Forming an Akka cluster

If you’re using any of the Akka cluster based features of Lagom, such as Lagom Persistence, or Lagom Pub Sub, you will need to configure your Lagom services to form a cluster. Akka clusters are groups of nodes, usually running the same code base, that distribute their state and work across them. For example, Lagom persistent entities are distributed across an Akka cluster ensuring that each entity only resides on one node at a time, ensuring that strongly consistent operations can be done on that entity without any need of coordination, such as transactions, between nodes.

Bootstrap process

Services that use Akka clustering have a somewhat unique requirement compared to a typical stateless service deployed to OpenShift. To form a cluster, each pod needs to know which other pods have been deployed as part of that service, so that they can connect to each other. Akka provides a cluster bootstrap library that allows Akka applications in Kubernetes to discover this automatically using the Kubernetes API. The bootstrap process is roughly as follows:

  1. When the application starts, the application polls the Kubernetes API to find what pods are deployed, until a configured minimum number of pods have been discovered.
  2. It then attempts to connect to those pods, using Akka’s HTTP management interface, and queries whether any of those pods have already formed a cluster.
  3. If a cluster has already been formed, then the application will join the cluster.
  4. If a cluster has not yet been formed on any of the pods, a deterministic function is used to decide which pod will initiate the cluster - this function ensures that all pods that are currently going through this process will decide on the same pod.
  5. The pod that is decided to start the cluster forms a cluster with itself.
  6. The remaining pods poll that pod until it reports that it has formed a cluster, they then join it.

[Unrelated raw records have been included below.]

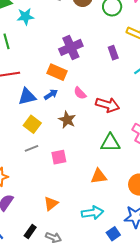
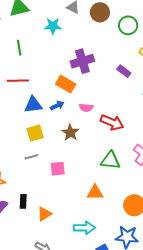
cyan star: (25, 17) -> (53, 26), moved
purple rectangle: (113, 53) -> (124, 71), turned -40
pink semicircle: (80, 93) -> (86, 108), turned -48
yellow square: (32, 124) -> (35, 133), turned 30
black rectangle: (30, 232) -> (23, 201), moved, turned -40

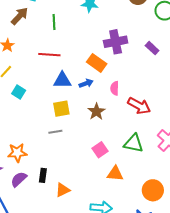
purple rectangle: (124, 71) -> (152, 48), moved
pink semicircle: (86, 108) -> (115, 88), turned 80
pink square: (58, 169) -> (100, 150), moved, turned -35

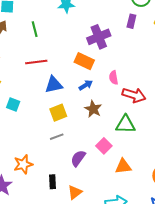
purple rectangle: (152, 48) -> (131, 21), moved, turned 72
blue arrow: (86, 83) -> (86, 85), moved
pink semicircle: (115, 88) -> (114, 78), moved
green triangle: (134, 143) -> (125, 124), moved
purple semicircle: (19, 179) -> (78, 158), moved

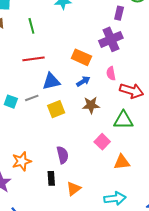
purple rectangle: (131, 21) -> (119, 13), moved
purple cross: (99, 37) -> (111, 39), moved
brown star: (93, 109) -> (91, 105), turned -30
gray line: (57, 137) -> (32, 98), moved
purple semicircle: (78, 158) -> (63, 155), moved, turned 132

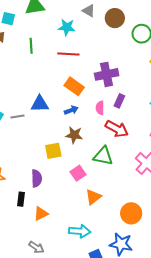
purple rectangle: (119, 13) -> (119, 101), moved
red line: (33, 59) -> (68, 54), moved
yellow square: (56, 109) -> (53, 151), moved
orange triangle: (122, 162) -> (93, 197), turned -42

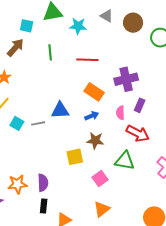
cyan star: (67, 27) -> (78, 26), moved
purple semicircle: (37, 178) -> (43, 183), moved
orange triangle: (93, 197) -> (102, 209), moved

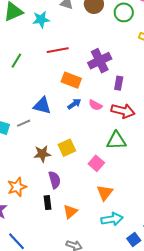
green line: (50, 52) -> (16, 61), moved, turned 49
blue triangle: (60, 110) -> (42, 106), turned 30
pink semicircle: (120, 113) -> (95, 105), moved, turned -48
brown star: (95, 141) -> (42, 154), moved
purple semicircle: (43, 183) -> (55, 180), moved

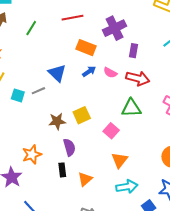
blue triangle: (42, 106) -> (57, 73), turned 30

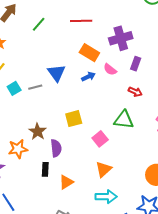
pink semicircle: (110, 73) -> (110, 69), moved
red arrow: (138, 78) -> (135, 92), size x0.6
cyan square: (18, 95) -> (14, 88), turned 32
brown star: (57, 121) -> (37, 132), moved, turned 30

For a much more detailed description of this process, see the Akka Cluster Bootstrap documentation.

Configuring cluster bootstrap

There are three components that need to be configured for cluster bootstrap to work, Akka Cluster, Akka Management HTTP, and Akka Cluster Bootstrap.

These components are automatically added by Lagom whenever Lagom Persistence or Lagom Pub Sub is in use, or when you explicitly enable clustering in Lagom. The following sections explain their roles, how they fit together and which extra configurations are needed.

Akka Cluster

Most of the Akka cluster configuration is already handled by Lagom. There are two things we need to configure, we need to tell Akka to shut itself down if it’s unable to join the cluster after a given timeout and we need to tell Lagom to exit the JVM when that happens. This is very important, as we will see further down, we will use the cluster formation status to decide when the service is ready to receive traffic by means of configuring a readiness health check probe. Kubernetes won’t restart an application based on the readiness probe, therefore, if for some reason we fail to form a cluster we must have the means to stop the pod and let Kubernetes re-create it.

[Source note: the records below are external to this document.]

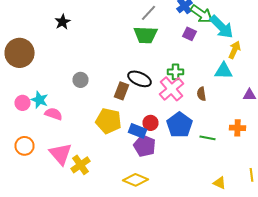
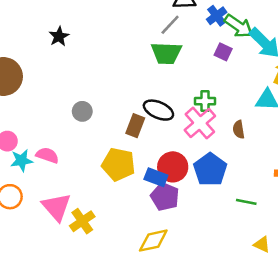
cyan star: (40, 100) -> (22, 160), moved, turned -30
red circle: (150, 123) -> (173, 167), size x1.5
green line: (208, 138) -> (246, 202), moved
yellow diamond: (136, 180) -> (153, 241), turned -35

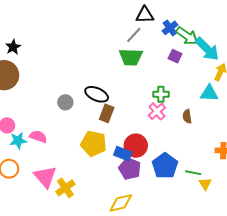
black star: (59, 36) -> (13, 47), moved
black ellipse: (158, 110) -> (97, 94), moved
pink cross: (200, 123) -> (157, 111), size x0.7
blue pentagon: (210, 170) -> (165, 166), moved
yellow triangle: (262, 244) -> (205, 184), moved, turned 32

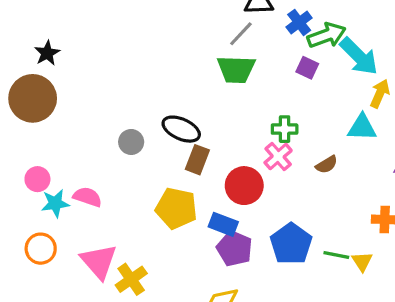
green arrow: (187, 36) -> (327, 35), turned -55
brown semicircle: (187, 116) -> (327, 165), turned -112
red circle: (136, 146) -> (244, 186), moved
yellow triangle: (205, 184) -> (362, 261), moved

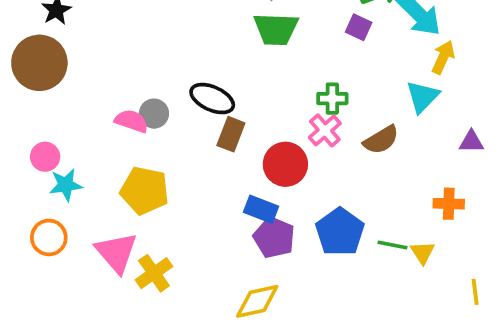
cyan triangle: (362, 127) -> (422, 97), turned -48
brown semicircle: (327, 165) -> (381, 140), size x1.4
pink semicircle: (88, 197) -> (131, 121), moved
yellow pentagon: (176, 208) -> (145, 191), moved

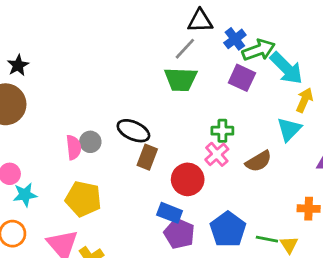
purple square: (359, 27) -> (242, 78), size x1.4
pink semicircle: (131, 121) -> (74, 147), turned 65

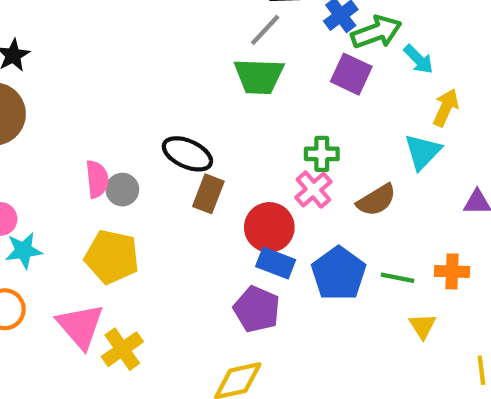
cyan arrow: (286, 68) -> (418, 59), size x0.6
gray circle: (90, 142) -> (122, 190), moved
blue rectangle: (170, 213) -> (276, 263), moved
blue pentagon: (228, 229) -> (339, 274), moved
green line: (267, 239) -> (397, 278), moved

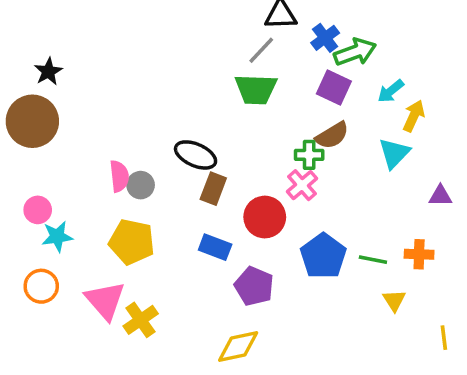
cyan arrow: (418, 59) -> (391, 91), moved, turned 96
brown semicircle: (376, 200) -> (332, 135), moved
blue rectangle: (276, 263) -> (215, 247), moved

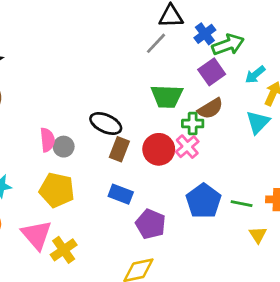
purple square: (334, 88) -> (212, 72), turned 30
green trapezoid: (256, 89) -> (167, 96), moved
red circle: (265, 217) -> (159, 149), moved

# after 60s of unsuccessul attempts to form a cluster, 
# the actor system will shut down
akka.cluster.shutdown-after-unsuccessful-join-seed-nodes = 60s

# exit jvm on actor system termination
# this will allow Kubernetes to restart the pod
lagom.cluster.exit-jvm-when-system-terminated = on

Akka management HTTP

Akka management HTTP provides an HTTP API for querying the status of the Akka cluster, used both by the bootstrap process, as well as health checks to ensure requests don’t get routed to your pods until the pods have joined the cluster.

The default configuration for Akka management HTTP is suitable for use in Kubernetes, it will bind to a default port of 8558 on the pods external IP address.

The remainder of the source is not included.